## What the task asks
Find the line with "click on März" in the entries below. Repeat it, every following line, and the line with "The height and width of the screenshot is (2576, 644).", exactly and with nothing added.

## Entries taken from a collection
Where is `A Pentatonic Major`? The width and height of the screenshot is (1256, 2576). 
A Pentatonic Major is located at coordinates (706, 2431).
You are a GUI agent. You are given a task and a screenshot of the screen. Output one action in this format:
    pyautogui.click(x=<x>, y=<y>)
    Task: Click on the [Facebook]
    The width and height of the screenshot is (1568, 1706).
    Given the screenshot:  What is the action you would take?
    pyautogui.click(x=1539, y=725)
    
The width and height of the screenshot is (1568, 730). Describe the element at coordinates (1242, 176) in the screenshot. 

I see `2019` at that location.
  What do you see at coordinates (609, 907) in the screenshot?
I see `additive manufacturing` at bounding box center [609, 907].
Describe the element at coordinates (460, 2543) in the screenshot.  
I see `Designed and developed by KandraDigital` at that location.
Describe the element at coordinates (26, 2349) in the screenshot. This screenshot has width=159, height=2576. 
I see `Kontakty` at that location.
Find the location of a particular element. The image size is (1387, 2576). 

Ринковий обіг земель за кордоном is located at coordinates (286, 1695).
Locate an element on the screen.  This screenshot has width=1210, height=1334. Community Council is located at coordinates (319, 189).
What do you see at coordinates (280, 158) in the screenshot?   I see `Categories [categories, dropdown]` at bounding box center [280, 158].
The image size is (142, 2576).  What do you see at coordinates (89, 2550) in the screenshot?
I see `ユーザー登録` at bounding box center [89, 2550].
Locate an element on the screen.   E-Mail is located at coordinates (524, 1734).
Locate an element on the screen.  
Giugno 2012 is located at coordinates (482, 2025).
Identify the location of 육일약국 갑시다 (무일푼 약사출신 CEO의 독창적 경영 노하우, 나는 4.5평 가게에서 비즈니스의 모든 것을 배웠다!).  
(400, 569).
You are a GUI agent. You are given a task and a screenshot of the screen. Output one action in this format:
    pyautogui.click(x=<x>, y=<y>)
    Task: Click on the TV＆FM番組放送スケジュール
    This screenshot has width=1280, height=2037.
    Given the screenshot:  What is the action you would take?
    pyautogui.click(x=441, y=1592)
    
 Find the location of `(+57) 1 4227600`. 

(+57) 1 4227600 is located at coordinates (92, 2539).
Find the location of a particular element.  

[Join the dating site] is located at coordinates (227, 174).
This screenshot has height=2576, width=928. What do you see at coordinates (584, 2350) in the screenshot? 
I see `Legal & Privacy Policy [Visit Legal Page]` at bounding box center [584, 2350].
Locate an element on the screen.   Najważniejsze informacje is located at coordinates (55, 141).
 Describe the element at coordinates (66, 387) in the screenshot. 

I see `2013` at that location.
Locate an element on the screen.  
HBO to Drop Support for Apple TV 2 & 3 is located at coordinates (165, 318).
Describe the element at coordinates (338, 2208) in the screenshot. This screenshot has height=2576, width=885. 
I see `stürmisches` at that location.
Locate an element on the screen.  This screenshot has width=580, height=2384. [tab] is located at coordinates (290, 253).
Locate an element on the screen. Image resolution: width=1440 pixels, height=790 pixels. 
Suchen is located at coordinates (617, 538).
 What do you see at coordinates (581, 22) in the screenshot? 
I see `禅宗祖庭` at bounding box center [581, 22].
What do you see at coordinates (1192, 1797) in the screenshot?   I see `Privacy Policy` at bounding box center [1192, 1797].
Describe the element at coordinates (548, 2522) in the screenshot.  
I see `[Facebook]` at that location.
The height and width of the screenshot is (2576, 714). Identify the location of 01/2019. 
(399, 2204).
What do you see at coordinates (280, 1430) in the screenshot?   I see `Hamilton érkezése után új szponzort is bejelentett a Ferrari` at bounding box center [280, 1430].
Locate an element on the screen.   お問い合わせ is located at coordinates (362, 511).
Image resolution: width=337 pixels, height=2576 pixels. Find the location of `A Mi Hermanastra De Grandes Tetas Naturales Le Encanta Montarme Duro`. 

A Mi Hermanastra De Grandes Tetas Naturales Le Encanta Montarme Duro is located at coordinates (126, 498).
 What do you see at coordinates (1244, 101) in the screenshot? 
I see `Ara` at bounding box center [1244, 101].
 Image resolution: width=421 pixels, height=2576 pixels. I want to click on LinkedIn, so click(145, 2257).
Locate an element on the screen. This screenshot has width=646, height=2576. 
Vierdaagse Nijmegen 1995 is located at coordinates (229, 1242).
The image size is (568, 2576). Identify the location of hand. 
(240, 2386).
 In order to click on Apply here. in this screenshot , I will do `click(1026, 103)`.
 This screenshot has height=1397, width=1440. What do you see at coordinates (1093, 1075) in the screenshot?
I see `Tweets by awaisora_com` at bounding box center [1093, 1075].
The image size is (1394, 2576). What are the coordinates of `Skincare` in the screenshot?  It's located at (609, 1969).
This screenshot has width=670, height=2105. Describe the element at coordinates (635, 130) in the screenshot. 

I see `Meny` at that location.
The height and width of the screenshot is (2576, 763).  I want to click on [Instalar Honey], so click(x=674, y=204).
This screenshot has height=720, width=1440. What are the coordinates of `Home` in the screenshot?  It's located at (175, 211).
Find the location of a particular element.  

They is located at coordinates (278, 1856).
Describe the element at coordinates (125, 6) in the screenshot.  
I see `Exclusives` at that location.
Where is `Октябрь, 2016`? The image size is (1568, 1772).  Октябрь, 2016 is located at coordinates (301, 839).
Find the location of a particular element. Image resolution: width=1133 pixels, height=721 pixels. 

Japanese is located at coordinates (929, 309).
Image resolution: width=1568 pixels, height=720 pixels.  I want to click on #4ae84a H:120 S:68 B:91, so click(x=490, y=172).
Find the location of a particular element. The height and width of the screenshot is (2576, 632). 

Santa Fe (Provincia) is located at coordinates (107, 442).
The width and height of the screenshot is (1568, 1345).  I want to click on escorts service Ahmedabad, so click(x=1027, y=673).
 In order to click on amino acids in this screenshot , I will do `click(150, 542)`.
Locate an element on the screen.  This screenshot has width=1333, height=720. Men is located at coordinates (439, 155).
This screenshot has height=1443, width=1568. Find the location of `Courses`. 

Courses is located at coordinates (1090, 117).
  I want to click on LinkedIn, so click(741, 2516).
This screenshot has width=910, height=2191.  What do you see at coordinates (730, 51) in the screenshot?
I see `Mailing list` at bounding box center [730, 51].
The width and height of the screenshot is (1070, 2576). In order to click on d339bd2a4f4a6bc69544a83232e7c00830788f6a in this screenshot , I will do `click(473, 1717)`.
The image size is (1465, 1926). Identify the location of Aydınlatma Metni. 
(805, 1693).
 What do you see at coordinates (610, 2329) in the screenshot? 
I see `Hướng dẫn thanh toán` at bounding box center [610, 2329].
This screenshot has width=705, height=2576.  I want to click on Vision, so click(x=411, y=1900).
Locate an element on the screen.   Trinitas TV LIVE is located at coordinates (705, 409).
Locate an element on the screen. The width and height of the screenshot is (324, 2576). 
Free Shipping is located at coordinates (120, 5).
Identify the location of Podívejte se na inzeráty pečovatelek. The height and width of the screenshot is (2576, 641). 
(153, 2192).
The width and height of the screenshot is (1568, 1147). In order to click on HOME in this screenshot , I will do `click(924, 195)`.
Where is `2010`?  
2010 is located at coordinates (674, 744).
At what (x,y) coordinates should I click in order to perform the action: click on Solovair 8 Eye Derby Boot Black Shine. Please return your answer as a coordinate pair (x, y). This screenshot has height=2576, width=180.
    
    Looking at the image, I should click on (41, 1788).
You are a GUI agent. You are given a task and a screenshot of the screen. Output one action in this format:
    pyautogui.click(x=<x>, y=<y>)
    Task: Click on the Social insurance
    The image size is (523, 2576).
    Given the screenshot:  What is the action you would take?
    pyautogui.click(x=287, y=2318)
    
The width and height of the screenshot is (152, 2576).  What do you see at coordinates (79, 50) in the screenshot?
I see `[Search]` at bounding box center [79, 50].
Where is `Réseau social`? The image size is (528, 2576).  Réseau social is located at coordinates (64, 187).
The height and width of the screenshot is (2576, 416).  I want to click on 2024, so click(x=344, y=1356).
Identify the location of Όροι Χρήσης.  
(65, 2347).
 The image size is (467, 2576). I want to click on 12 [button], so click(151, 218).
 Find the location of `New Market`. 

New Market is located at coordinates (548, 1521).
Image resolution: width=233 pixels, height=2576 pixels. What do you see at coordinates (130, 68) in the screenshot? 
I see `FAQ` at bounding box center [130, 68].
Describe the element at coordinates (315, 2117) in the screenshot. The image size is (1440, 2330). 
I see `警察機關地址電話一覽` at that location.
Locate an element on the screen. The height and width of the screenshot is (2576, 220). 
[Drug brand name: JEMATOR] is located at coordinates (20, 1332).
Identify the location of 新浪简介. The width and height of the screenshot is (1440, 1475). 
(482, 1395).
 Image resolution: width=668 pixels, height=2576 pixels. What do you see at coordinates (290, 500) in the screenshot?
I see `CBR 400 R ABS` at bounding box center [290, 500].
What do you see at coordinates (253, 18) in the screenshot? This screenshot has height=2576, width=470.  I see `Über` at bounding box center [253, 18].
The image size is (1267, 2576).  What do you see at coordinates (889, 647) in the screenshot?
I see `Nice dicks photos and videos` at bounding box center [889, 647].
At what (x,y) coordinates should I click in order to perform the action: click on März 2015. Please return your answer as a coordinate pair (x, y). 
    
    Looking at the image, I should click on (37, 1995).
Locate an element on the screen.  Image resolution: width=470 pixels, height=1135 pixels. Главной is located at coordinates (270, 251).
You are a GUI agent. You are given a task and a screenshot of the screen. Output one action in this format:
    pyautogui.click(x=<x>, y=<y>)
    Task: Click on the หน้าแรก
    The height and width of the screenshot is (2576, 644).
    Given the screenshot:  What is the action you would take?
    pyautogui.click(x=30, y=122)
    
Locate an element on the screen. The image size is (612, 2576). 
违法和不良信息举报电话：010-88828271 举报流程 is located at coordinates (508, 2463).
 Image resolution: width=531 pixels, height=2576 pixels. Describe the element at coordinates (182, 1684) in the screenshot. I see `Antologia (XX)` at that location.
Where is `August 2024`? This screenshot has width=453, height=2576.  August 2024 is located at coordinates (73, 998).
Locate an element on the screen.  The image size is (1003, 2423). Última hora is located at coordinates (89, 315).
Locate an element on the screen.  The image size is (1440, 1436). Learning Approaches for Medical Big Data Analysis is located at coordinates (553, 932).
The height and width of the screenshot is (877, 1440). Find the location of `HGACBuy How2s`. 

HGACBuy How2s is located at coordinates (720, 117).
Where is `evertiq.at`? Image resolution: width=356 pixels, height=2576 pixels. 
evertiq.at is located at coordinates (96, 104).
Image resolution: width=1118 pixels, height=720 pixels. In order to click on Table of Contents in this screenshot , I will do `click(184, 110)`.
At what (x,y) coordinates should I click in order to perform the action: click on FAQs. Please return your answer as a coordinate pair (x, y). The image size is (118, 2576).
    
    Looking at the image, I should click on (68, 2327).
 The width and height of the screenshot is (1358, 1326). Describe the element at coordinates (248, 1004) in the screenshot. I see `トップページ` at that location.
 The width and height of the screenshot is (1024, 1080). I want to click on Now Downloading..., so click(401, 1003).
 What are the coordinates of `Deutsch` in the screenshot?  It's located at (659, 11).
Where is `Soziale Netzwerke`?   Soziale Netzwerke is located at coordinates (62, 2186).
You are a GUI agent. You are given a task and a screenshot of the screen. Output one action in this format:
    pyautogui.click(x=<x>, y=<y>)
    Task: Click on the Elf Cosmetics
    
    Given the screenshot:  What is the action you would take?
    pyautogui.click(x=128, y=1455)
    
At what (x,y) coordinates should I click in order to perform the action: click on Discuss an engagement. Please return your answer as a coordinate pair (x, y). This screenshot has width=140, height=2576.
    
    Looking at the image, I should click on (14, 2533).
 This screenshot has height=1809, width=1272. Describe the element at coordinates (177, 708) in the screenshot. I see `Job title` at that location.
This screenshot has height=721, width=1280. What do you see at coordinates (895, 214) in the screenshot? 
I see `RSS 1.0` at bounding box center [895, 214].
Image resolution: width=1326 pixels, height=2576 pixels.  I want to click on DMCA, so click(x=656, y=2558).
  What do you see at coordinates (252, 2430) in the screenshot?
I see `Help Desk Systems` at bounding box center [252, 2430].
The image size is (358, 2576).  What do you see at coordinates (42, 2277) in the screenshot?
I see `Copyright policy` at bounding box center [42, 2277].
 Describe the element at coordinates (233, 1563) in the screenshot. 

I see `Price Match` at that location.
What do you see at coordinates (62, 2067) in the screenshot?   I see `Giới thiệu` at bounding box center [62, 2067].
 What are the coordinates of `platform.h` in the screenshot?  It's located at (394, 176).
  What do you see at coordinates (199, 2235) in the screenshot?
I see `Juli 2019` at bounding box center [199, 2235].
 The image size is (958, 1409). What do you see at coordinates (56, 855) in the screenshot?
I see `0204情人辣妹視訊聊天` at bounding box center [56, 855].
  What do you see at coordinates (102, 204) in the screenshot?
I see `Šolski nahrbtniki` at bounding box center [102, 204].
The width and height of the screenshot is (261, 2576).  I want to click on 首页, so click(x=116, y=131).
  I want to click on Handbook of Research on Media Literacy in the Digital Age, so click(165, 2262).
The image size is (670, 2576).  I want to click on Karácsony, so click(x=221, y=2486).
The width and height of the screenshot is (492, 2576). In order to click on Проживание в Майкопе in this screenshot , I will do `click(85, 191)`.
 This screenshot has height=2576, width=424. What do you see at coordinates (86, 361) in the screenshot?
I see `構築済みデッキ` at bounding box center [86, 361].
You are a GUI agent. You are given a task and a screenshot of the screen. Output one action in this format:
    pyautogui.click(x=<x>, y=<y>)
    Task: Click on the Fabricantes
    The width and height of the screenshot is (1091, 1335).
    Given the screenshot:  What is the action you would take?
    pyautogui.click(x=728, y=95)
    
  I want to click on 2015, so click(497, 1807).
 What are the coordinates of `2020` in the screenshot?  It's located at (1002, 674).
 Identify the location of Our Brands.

## Response area
At what (x,y) coordinates should I click in order to perform the action: click on März 2015. Please return your answer as a coordinate pair (x, y). 
    
    Looking at the image, I should click on (37, 1995).
Locate an element on the screen.  Image resolution: width=470 pixels, height=1135 pixels. Главной is located at coordinates (270, 251).
You are a GUI agent. You are given a task and a screenshot of the screen. Output one action in this format:
    pyautogui.click(x=<x>, y=<y>)
    Task: Click on the หน้าแรก
    The height and width of the screenshot is (2576, 644).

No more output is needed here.